The dislocation is divergent from an anterior shoulder dislocation and a posterior elbow dislocation in our patient and corroborates with most cases [4] [6] - [12]. A case of inferior shoulder dislocation associated with posterior elbow dislocation has been reported [1] and a case of posterior shoulder dislocation associated with trans-elbow anterior dislocation [5]. It may be associated with an ipsilateral humeral fracture [7] or with a fracture of the other limbs [8]. The associated injury in our patient was a patella fracture that required a surgical approach. With this kind of trauma, one must be very careful about a probable neurovascular injury. Re-examination must be carried out following reduction. The association of a nerve injury is not uncommon and the involvement of the radial nerve is described for the first time in our patient with complete recovery at two months as in the majority of cases (Table 1). Nerve recovery was not achieved only in one case. It’s about the case of a bipolar dislocation of the humerus associated with axillary nerve damage diagnosed at three months’ follow-up with

Table 1. Nerve involvement during dipolar humeral dislocation.
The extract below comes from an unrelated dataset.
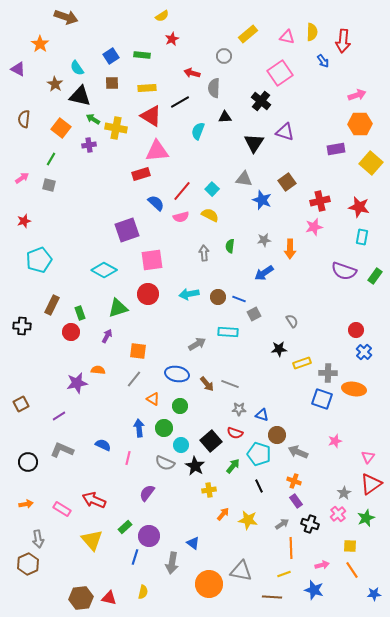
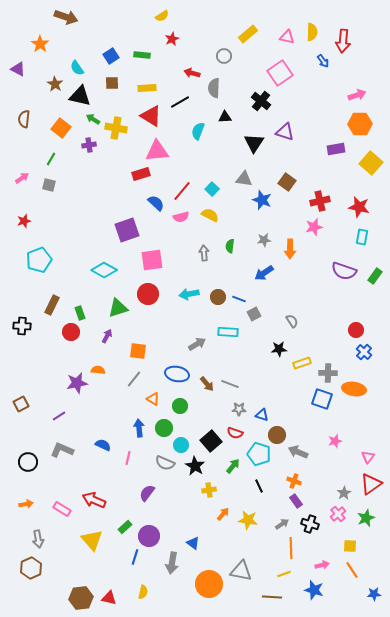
brown square at (287, 182): rotated 18 degrees counterclockwise
brown hexagon at (28, 564): moved 3 px right, 4 px down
good functional recovery [1]. The reduction was closed and stable, usually with a first reduction of the elbow, as reported in our case and in most authors [1] [4] [5] [6] [9] [10] [11]. After performing this first step, having achieved stability of the distal portion of the limb, the shoulder reduction was performed. To carry out the latter, it seems reasonable to choose one of the reduction maneuvers that keep the elbow in flexion while performing shoulder reduction and thus avoid maneuvers that can destabilize the elbow in extension, losing the initial reduction obtained and probably causing more damage. The evolution is unremarkable in all cases with good functional recovery after one year.

4. Conclusion

Bipolar dislocation of the humerus is uncommon, it can be associated with nerve involvement and radial nerve impairment is described for the first time. It is usually followed by functional recovery within two to three months after non-surgical treatment.

Conflicts of Interest

The authors declare no conflicts of interest regarding the publication of this paper.